Le courtier Frédéric Sauque est associé au premier grand succès d’André Fabre comme entraîneur de plat, à savoir Al Nasr, gagnant du Prix d’Ispahan 1982, qui a décidément marqué le début de sa carrière classique .

« J’ai connu André parce que Moufid Dabaghi, propriétaire libanais, et moi, avions une jument à l’entraînement chez André Adèle et qu’elle s’est blessée après avoir gagné une course. Et M. Adèle nous a conseillé de mettre des chevaux chez ce jeune entraîneur, André Fabre, qui venait de s’installer et allait devenir un grand professionnel. Il ne s’était pas gouré ! » « Avant les ventes, j’étais allé faire un tour au Haras d’Etreham, chez Roland de Chambure, et j’étais tombé sur un poulain magnifique. À tel point que je me suis dit qu’on ne pourrait pas l’acheter. Il était annoncé comme le top des ventes. Bien né, beau et avec du tempérament. Le jour des ventes arrive, en nocturne avec le nœud papillon, et je commence à enchérir sur un cheval assez cher. Au-dessus d’un million de francs à l’époque. M. Dabaghi et moi étions assis juste deux rangs en dessous de Mahmoud Fustok. Ils se mettent à parler en arabe. Ils se connaissaient très bien et personne ne comprenait ce qu’ils disaient. C’était Fustok qui lui demandait d’arrêter d’enchérir contre lui. M. Dabaghi m’a donc demandé d’abandonner. Le marteau est tombé. Je crois que c’était un million deux ou un million trois. Ça arrive. Et le fameux poulain d’Étreham entre sur le ring peu après. À 500 000 francs, personne ! Je crois que je l’ai acheté 550 000 francs ! On l’annonçait comme le top price, et il est acceuilli par un silence de mort... Malgré tout, M. Dabaghi s’était retourné pour dire à Fustok : « celui-là, il est pour moi ! » Ce qui s’était passé, c’est que quelques jours avant la vente, le yearling s’était mis un petit coup dans un boulet. Rien de méchant mais bon. On n’avait pas de radios, à l’époque, et ça avait refroidi du monde. Le poulain est parti chez André Fabre. Il était déjà un cran au-dessus de beaucoup d’entraîneurs. Le meilleur de France et un des meilleurs dans le monde. Il n’a rien fait de spécial. Il a juste pris son temps. André Fabre lui a fait une carrière à l’économie mais, comme on était partis très fort ensuite on est allé courir le Derby d’Epsom. Piggott nous avait couru parce qu’il voulait le monter. On a fêté la victoire… la veille, à Londres ! Mais ça n’a pas été du tout. C’était l’année de Shergar et on a fini loin. On ne sait pas ce qui s’est passé. Le cheval soufflait beaucoup. On n’a jamais compris. »
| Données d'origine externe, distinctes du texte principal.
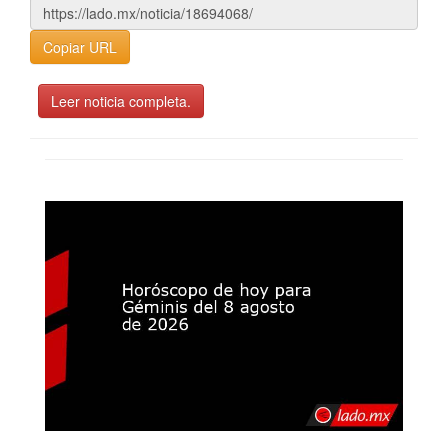
Copiar URL
Leer noticia completa.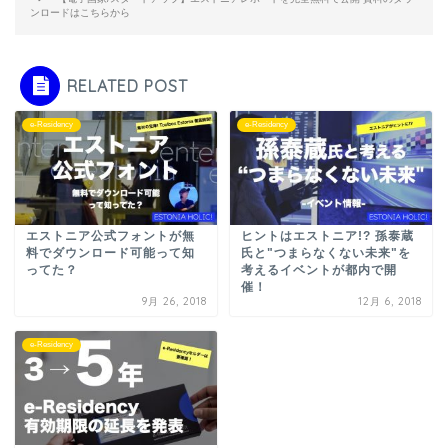
ンロードはこちらから
RELATED POST
e-Residency
e-Residency
エストニア公式フォントが無
ヒントはエストニア!? 孫泰蔵
料でダウンロード可能って知
氏と"つまらなくない未来"を
ってた？
考えるイベントが都内で開
催！
9月 26, 2018
12月 6, 2018
e-Residency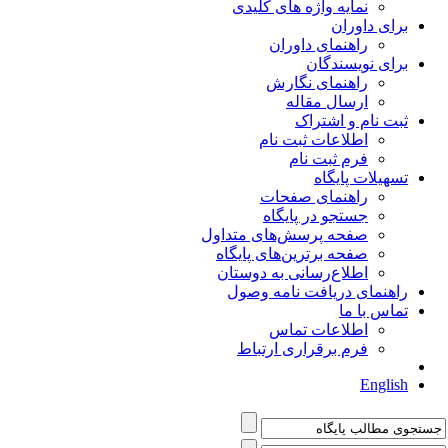
نمایه واژه های کلیدی
برای داوران
راهنمای داوران
برای نویسندگان
راهنمای نگارش
ارسال مقاله
ثبت نام و اشتراک
اطلاعات ثبت نام
فرم ثبت نام
تسهیلات پایگاه
راهنمای صفحات
جستجو در پایگاه
صفحه پرسش‌های متداول
صفحه برترین‌های پایگاه
اطلاع‌رسانی به دوستان
راهنمای دریافت نامه وصول
تماس با ما
اطلاعات تماس
فرم برقراری ارتباط
English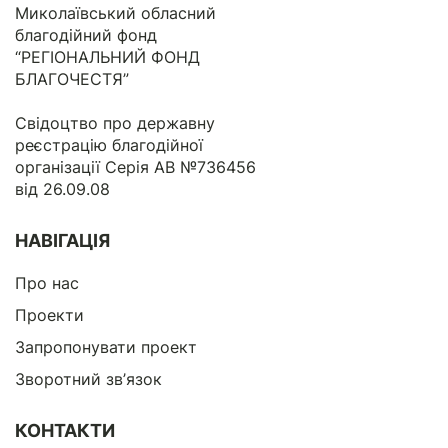
Миколаївський обласний
благодійний фонд
“РЕГІОНАЛЬНИЙ ФОНД
БЛАГОЧЕСТЯ”
Свідоцтво про державну
реєстрацію благодійної
організації Серія АВ №736456
від 26.09.08
НАВІГАЦІЯ
Про нас
Проекти
Запропонувати проект
Зворотний зв’язок
КОНТАКТИ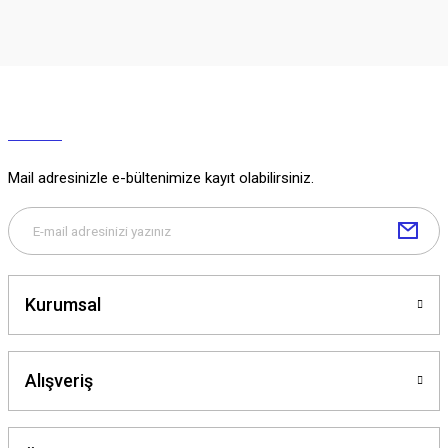
Mail adresinizle e-bültenimize kayıt olabilirsiniz.
Kurumsal
Alışveriş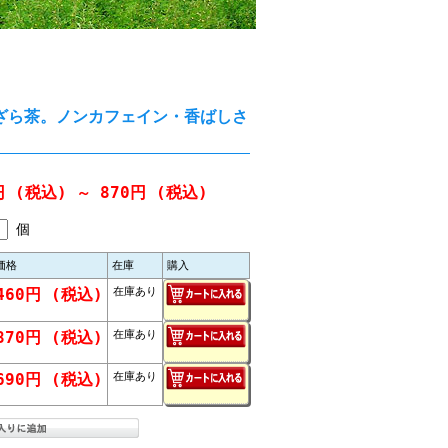
ざら茶。ノンカフェイン・香ばしさ
円
(税込)
870円
(税込)
～
個
価格
在庫
購入
460円
(税込)
在庫あり
870円
(税込)
在庫あり
690円
(税込)
在庫あり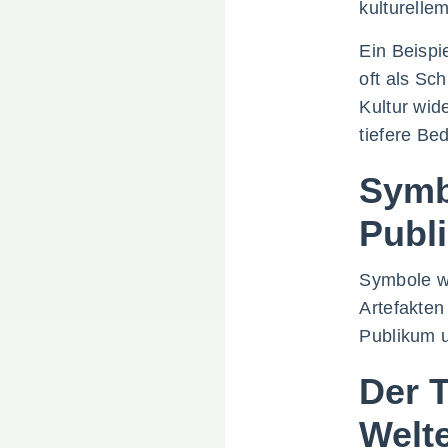
kulturelle
Ein Beispi
oft als Sc
Kultur wid
tiefere Be
Symb
Publ
Symbole wi
Artefakten
Publikum u
Der T
Welt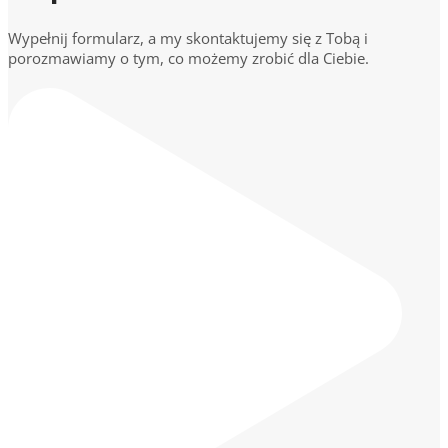
Wypełnij formularz, a my skontaktujemy się z Tobą i
porozmawiamy o tym, co możemy zrobić dla Ciebie.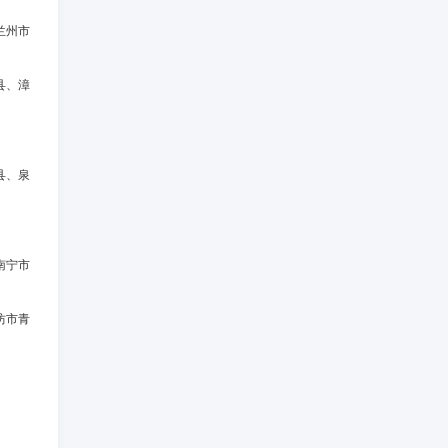
兰州市
县、漳
县、泉
南宁市
坊市青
« André Fabre a changé le jour où il s’est rendu compte de son pouvoir. Parce qu’avant ça, il était sympa. On a bien rigolé, quand on a fait l’Amérique ensemble. Avec lui, ça a duré dix ans. Oui, c’est quelqu’un qui pouvait être marrant à l’époque. Il a très vite constitué une grosse écurie parce que je pense que c’est son mode d’expression. André Fabre est assisté par son épouse, certes, mais je crois que c’est quelqu’un qui peut très bien entraîner beaucoup de chevaux. »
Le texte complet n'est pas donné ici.